Exercise brief » Beginning with the line that contains "e valley of", reproduce the remaining lines of the material exactly, up to and including the last one, but no pictures.

Data to use »

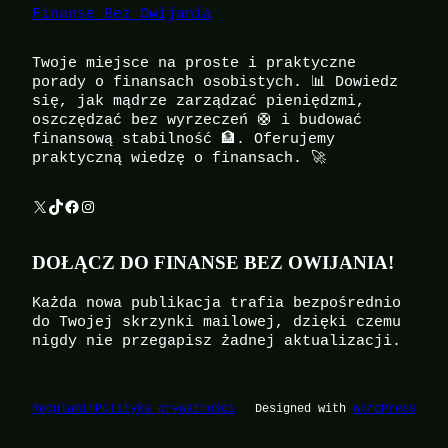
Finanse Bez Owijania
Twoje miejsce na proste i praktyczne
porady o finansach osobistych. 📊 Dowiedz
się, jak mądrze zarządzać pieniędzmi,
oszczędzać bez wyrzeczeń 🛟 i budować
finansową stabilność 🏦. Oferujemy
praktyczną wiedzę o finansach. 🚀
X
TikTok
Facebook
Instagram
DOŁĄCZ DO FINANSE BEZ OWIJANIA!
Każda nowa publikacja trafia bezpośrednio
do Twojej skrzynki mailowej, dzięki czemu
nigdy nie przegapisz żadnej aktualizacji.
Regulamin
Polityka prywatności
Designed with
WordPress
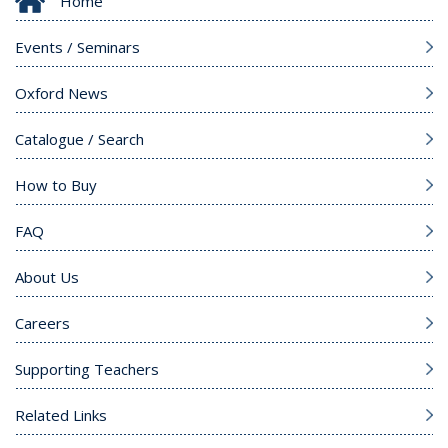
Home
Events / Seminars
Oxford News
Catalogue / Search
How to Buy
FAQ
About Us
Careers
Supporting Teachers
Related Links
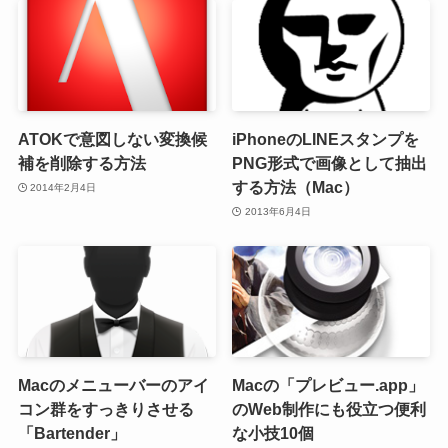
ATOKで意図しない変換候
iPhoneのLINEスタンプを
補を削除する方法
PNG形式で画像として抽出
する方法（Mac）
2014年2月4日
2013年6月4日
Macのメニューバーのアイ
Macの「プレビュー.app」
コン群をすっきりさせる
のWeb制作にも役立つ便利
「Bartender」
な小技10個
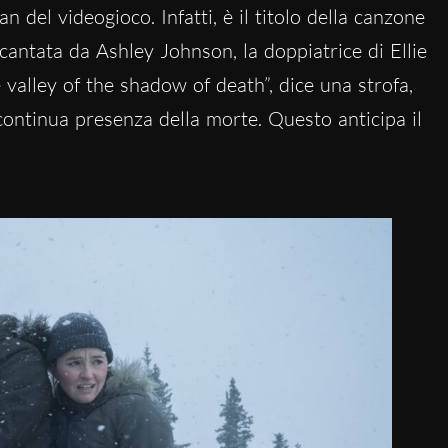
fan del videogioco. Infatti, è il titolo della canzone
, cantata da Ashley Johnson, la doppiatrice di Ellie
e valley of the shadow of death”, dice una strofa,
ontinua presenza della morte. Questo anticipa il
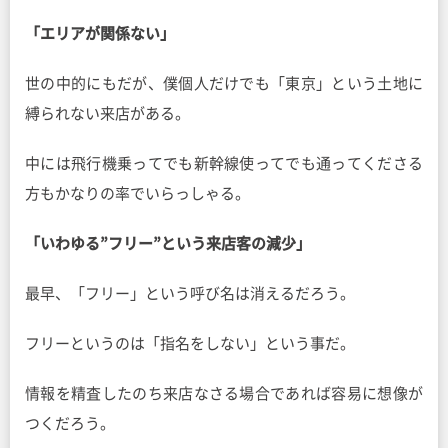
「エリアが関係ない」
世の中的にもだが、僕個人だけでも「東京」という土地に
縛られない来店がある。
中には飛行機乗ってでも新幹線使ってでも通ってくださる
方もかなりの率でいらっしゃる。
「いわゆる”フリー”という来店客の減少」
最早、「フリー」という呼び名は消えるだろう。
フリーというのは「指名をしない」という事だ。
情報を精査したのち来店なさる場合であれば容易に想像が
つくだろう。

Result »
e valley of the shadow of death”, dice una strofa,
ontinua presenza della morte. Questo anticipa il
「エリアが関係ない」
世の中的にもだが、僕個人だけでも「東京」という土地に
縛られない来店がある。
中には飛行機乗ってでも新幹線使ってでも通ってくださる
方もかなりの率でいらっしゃる。
「いわゆる”フリー”という来店客の減少」
最早、「フリー」という呼び名は消えるだろう。
フリーというのは「指名をしない」という事だ。
情報を精査したのち来店なさる場合であれば容易に想像が
つくだろう。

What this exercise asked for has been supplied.